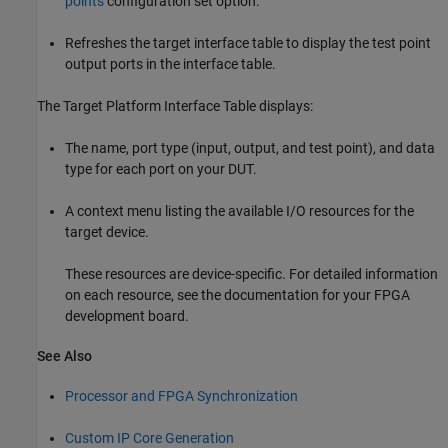
points
configuration set option.
Refreshes the target interface table to display the test point
output ports in the interface table.
The Target Platform Interface Table displays:
The name, port type (input, output, and test point), and data
type for each port on your DUT.
A context menu listing the available I/O resources for the
target device.
These resources are device-specific. For detailed information
on each resource, see the documentation for your FPGA
development board.
See Also
Processor and FPGA Synchronization
Custom IP Core Generation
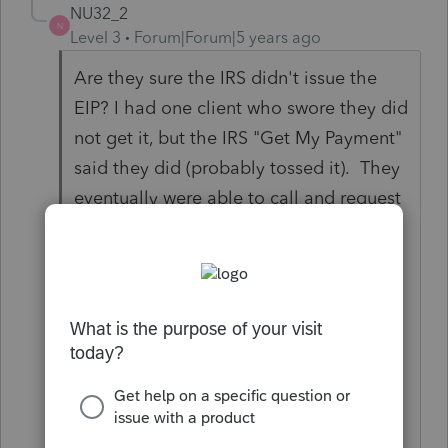
NU32_2
N
Level 3
Forum|Forum|5 years ago
Are they sure the IRS didn't issue the
EIP? I had one client who swore they did
not get it, but the IRS "Get My Payment"
said they did (probably tossed it). They
eventually were able to call and request
a lost EIP card and request a
replacement. It took about 1 week to
get the replacement. I can now
complete the return without the RRC
and without the client having to request
a trace which I am sure would have
delayed the return and refund.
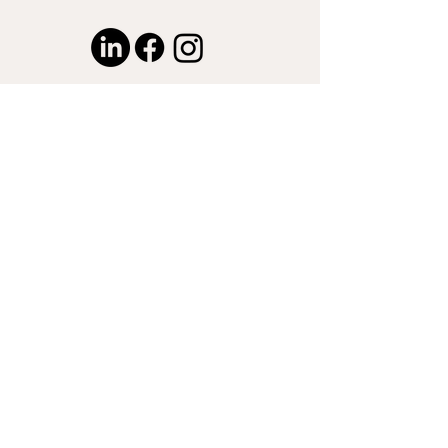
© 2024 by Captured by Nasser LLC.
Proudly created with
Wix.com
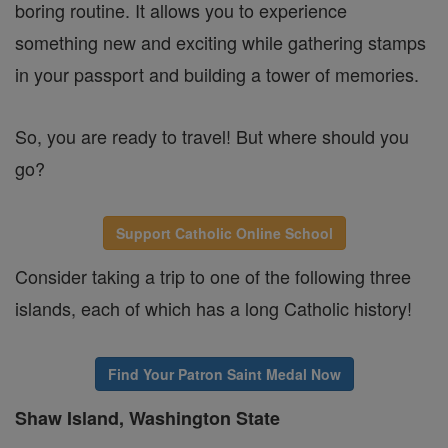
boring routine. It allows you to experience
something new and exciting while gathering stamps
in your passport and building a tower of memories.
So, you are ready to travel! But where should you
go?
Support Catholic Online School
Consider taking a trip to one of the following three
islands, each of which has a long Catholic history!
Find Your Patron Saint Medal Now
Shaw Island, Washington State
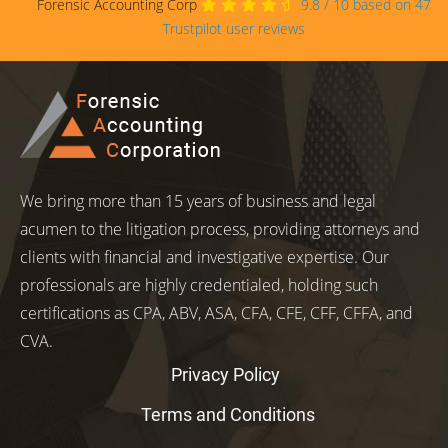
Forensic Accounting Corp
9.8
/
10
based on
47
Trustpilot user reviews
We bring more than 15 years of business and legal
acumen to the litigation process, providing attorneys and
clients with financial and investigative expertise. Our
professionals are highly credentialed, holding such
certifications as CPA, ABV, ASA, CFA, CFE, CFF, CFFA, and
CVA.
Privacy Policy
Terms and Conditions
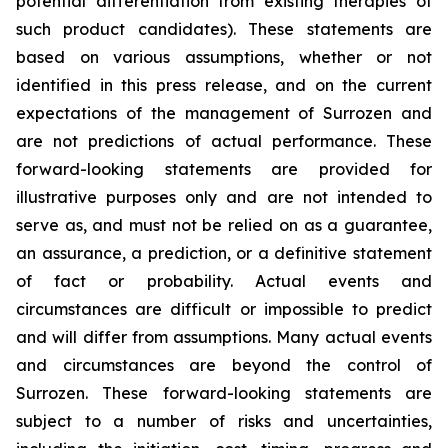
potential differentiation from existing therapies of
such product candidates). These statements are
based on various assumptions, whether or not
identified in this press release, and on the current
expectations of the management of Surrozen and
are not predictions of actual performance. These
forward-looking statements are provided for
illustrative purposes only and are not intended to
serve as, and must not be relied on as a guarantee,
an assurance, a prediction, or a definitive statement
of fact or probability. Actual events and
circumstances are difficult or impossible to predict
and will differ from assumptions. Many actual events
and circumstances are beyond the control of
Surrozen. These forward-looking statements are
subject to a number of risks and uncertainties,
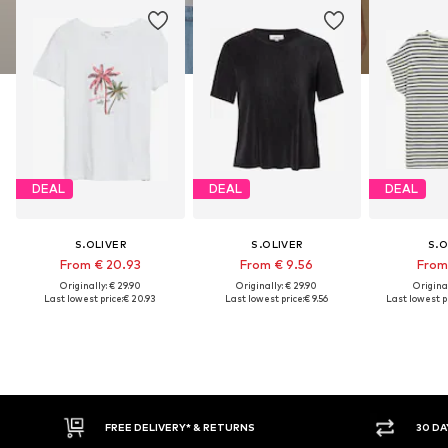
DEAL
DEAL
DEAL
S.OLIVER
S.OLIVER
S.O
From € 20.93
From € 9.56
From 
Originally: € 29.90
Originally: € 29.90
Original
Last lowest price:
€ 20.93
Last lowest price:
€ 9.56
Last lowest pr
FREE DELIVERY* & RETURNS
30 DA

#### EXERCISE DIRECTIONS:
While skipping the pictures, transcribe the data above from the line showing "complete the return without the RRC" through the line showing "forward-looking statements are provided for", exactly and with both ends.

#### OUTPUT FOR THIS EXERCISE:
complete the return without the RRC
and without the client having to request
a trace which I am sure would have
delayed the return and refund.
© 2024 by Captured by Nasser LLC.
Proudly created with
Wix.com
boring routine. It allows you to experience
something new and exciting while gathering stamps
in your passport and building a tower of memories.
So, you are ready to travel! But where should you
go?
Support Catholic Online School
Consider taking a trip to one of the following three
islands, each of which has a long Catholic history!
Find Your Patron Saint Medal Now
Shaw Island, Washington State
Forensic Accounting Corp
9.8
/
10
based on
47
Trustpilot user reviews
We bring more than 15 years of business and legal
acumen to the litigation process, providing attorneys and
clients with financial and investigative expertise. Our
professionals are highly credentialed, holding such
certifications as CPA, ABV, ASA, CFA, CFE, CFF, CFFA, and
CVA.
Privacy Policy
Terms and Conditions
potential differentiation from existing therapies of
such product candidates). These statements are
based on various assumptions, whether or not
identified in this press release, and on the current
expectations of the management of Surrozen and
are not predictions of actual performance. These
forward-looking statements are provided for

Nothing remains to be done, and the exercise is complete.